Why RS Virus Causes Severe Diseases in Infants and Infants

Why RS Virus Causes Severe Diseases in Infants and Infants

Disrupt the host’s ‘immune response’ by making its own NS1 protein

Washington University of St. Louis, USA, Journal ‘Cell Report’ paper

(Seoul = Yonhap News) Reporter Ki-cheon Han = Respiratory syncytial virus (RSV), abbreviated RSV, is a pathogen that almost everyone infects repeatedly from childhood onwards.

Fortunately, most RSV infections end with a mild cold.

However, infants and adults with weakened immune systems who are first infected with this virus progress to pneumonia, bronchiolitis, or severe lung infections, and may be hospitalized or die.

It is one of the major viruses that spread from late autumn to winter in Korea.

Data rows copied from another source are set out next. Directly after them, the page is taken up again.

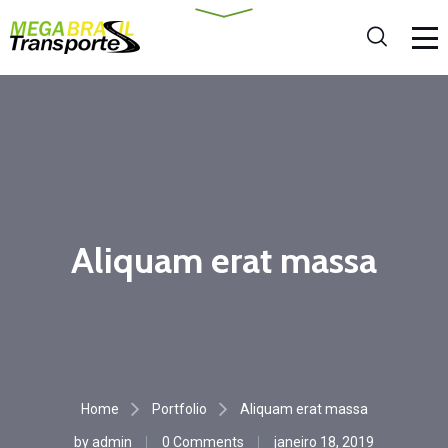
Aliquam erat massa
Home
Portfolio
Aliquam erat massa
by
admin
0 Comments
janeiro 18, 2019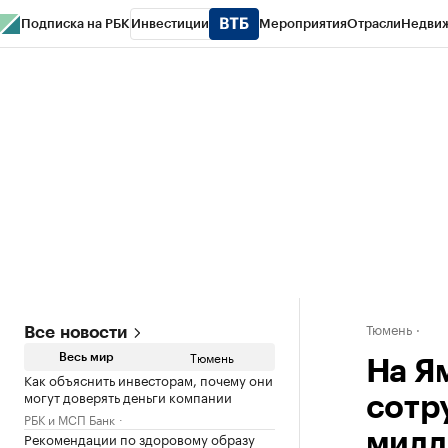
Подписка на РБК
Инвестиции
Мероприятия
Отрасли
Недви
РБК Life
Тренды
Визионеры
Национальные проекты
Город
Стиль
Кр
Конференции СПб
Спецпроекты
Проверка контрагентов
Политика
Тюмень
Все новости
Тюмень
Весь мир
На Я
Как объяснить инвесторам, почему они
могут доверять деньги компании
сотр
РБК и МСП Банк
Рекомендации по здоровому образу
милл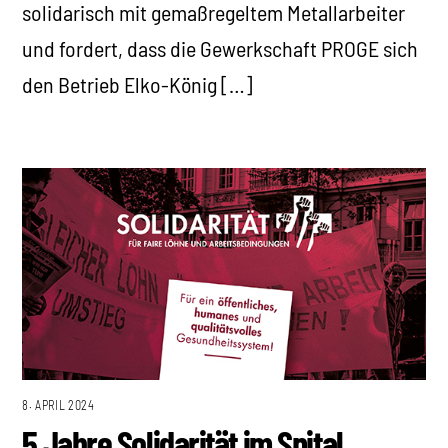
solidarisch mit gemaßregeltem Metallarbeiter
und fordert, dass die Gewerkschaft PROGE sich
den Betrieb Elko-König […]
8. APRIL 2024
5 Jahre Solidarität im Spital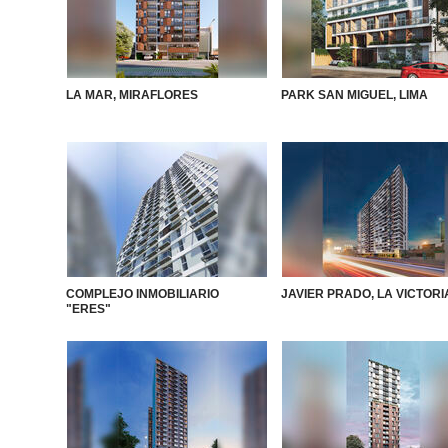
LA MAR, MIRAFLORES
PARK SAN MIGUEL, LIMA
COMPLEJO INMOBILIARIO
JAVIER PRADO, LA VICTORI
"ERES"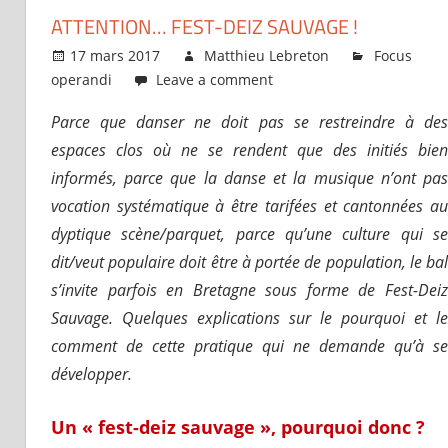
ATTENTION… FEST-DEIZ SAUVAGE !
17 mars 2017
Matthieu Lebreton
Focus
operandi
Leave a comment
Parce que danser ne doit pas se restreindre à des
espaces clos où ne se rendent que des initiés bien
informés, parce que la danse et la musique n’ont pas
vocation systématique à être tarifées et cantonnées au
dyptique scène/parquet, parce qu’une culture qui se
dit/veut populaire doit être à portée de population, le bal
s’invite parfois en Bretagne sous forme de Fest-Deiz
Sauvage. Quelques explications sur le pourquoi et le
comment de cette pratique qui ne demande qu’à se
développer.
Un « fest-deiz sauvage », pourquoi donc ?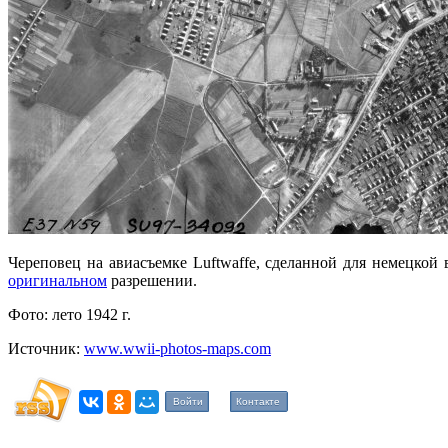
Череповец на авиасъемке Luftwaffe, сделанной для немецкой
оригинальном
разрешении.
Фото: лето 1942 г.
Источник:
www.wwii-photos-maps.com
Войти
Контакте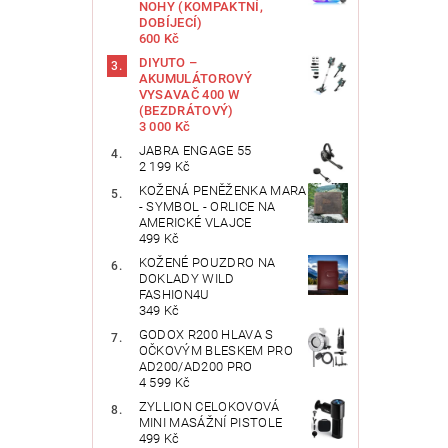
NOHY (KOMPAKTNÍ,
DOBÍJECÍ)
600 Kč
DIYUTO –
AKUMULÁTOROVÝ
VYSAVAČ 400 W
(BEZDRÁTOVÝ)
3 000 Kč
JABRA ENGAGE 55
2 199 Kč
KOŽENÁ PENĚŽENKA MARA
- SYMBOL - ORLICE NA
AMERICKÉ VLAJCE
499 Kč
KOŽENÉ POUZDRO NA
DOKLADY WILD
FASHION4U
349 Kč
GODOX R200 HLAVA S
OČKOVÝM BLESKEM PRO
AD200/AD200 PRO
4 599 Kč
ZYLLION CELOKOVOVÁ
MINI MASÁŽNÍ PISTOLE
499 Kč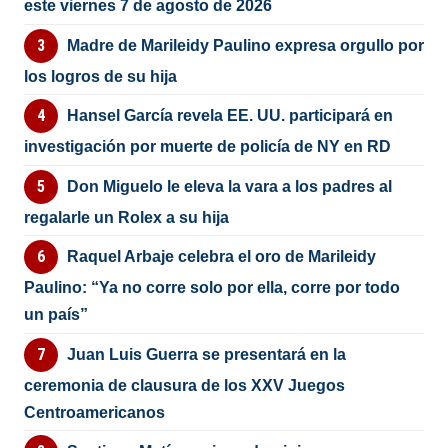
este viernes 7 de agosto de 2026
Madre de Marileidy Paulino expresa orgullo por
los logros de su hija
Hansel García revela EE. UU. participará en
investigación por muerte de policía de NY en RD
Don Miguelo le eleva la vara a los padres al
regalarle un Rolex a su hija
Raquel Arbaje celebra el oro de Marileidy
Paulino: “Ya no corre solo por ella, corre por todo
un país”
Juan Luis Guerra se presentará en la
ceremonia de clausura de los XXV Juegos
Centroamericanos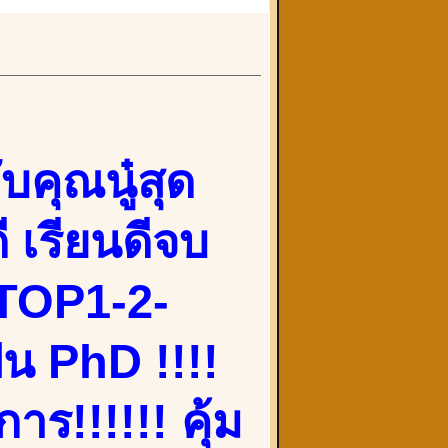
บคุณนู๋สุด
 เรียนดีจบ
บTOP1-2-
็น PhD !!!!
ร!!!!!! คุ้ม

In particular, scientists at Washington Medical University in St. Louis, USA, have found the reason why RS virus infection, which is especially common in infants under the age of 1 year, becomes a serious respiratory disease.

The virus has been shown to make specific proteins on its own, disrupting the host’s immune gene expression and disrupting the immune response.

This finding is noteworthy in that it presents a promising target for the development of effective therapies and vaccines for RS virus infection.

The research results were published as a thesis in the open access life science journal ‘Cell Reports’ published by Cell Press on the 12th (local time).

RSV is a very common virus, but it is a very burdensome pathogen for the health care community.

In the United States, 58,000 infants under the age of 5 are hospitalized every year for RSV infection, and 500 of them die at high rates.

It is known that about 14,000 adults die each year from RSV infection.

In the case of infants and toddlers, the risk of developing habitual asthma or wheezing is 30% to 40% higher than that of the general population, even after overcoming severe RSV infection.

Daisy W. Leung, an associate professor of medical biochemistry, the lead author of the paper, said, “Even so, there is no effective treatment for RS virus infection, and no vaccine has been developed.”

The attack weapon of the RS virus that the research team found this time is NS1 (nonstructural protein 1).

This protein not only perturbed the host cell’s immune system, but also played an important role in viral replication.

In 2017, Professor Leung published a paper in the journal Nature Microbiology, revealing that a specific part of this protein is associated with impaired host immune response.

The key to this study is to uncover how the NS1 protein disrupts the immune response.

After infecting cells collected from the subject’s airways with the RS virus, the research team traced the path of NS1 movement by injecting an antibody developed in-house.

While the viral genome and viral proteins replicated the viral particles within the host cell, the NS1 protein entered the host cell’s nucleus.

NS1 disrupted the immune response against the virus by altering host cell expression of immune genes.

“NS1 doesn’t just float around the nucleus, it interacts with proteins that control gene expression,” explains co-lead author Jacqueline Payton, assistant professor of pathology and immunology.

The biggest impact was a group of immune response genes that were strongly expressed when the virus was infected.

NS1 binds precisely to specific points in the genome that control the expression of these genes.

Another reason why this finding is noteworthy is that it provides a clue to explain why severe RS virus infection increases the risk of developing asthma.

The research team presumes that the key lies in the epigenetic, that is, the binding pattern of DNA and chemical units that affect gene expression.

Professor Payton said, “Even if it is not an immune cell, if a cell faces an infection, the epigenome can change so that it can respond more quickly to the next infection.”

The NS1 protein can cause changes in the epigenetic genome of susceptible patients, which can trigger a detrimental inflammatory response when these patients are re-infected with the RS virus (or even exposed to stimuli such as dust or cat dander).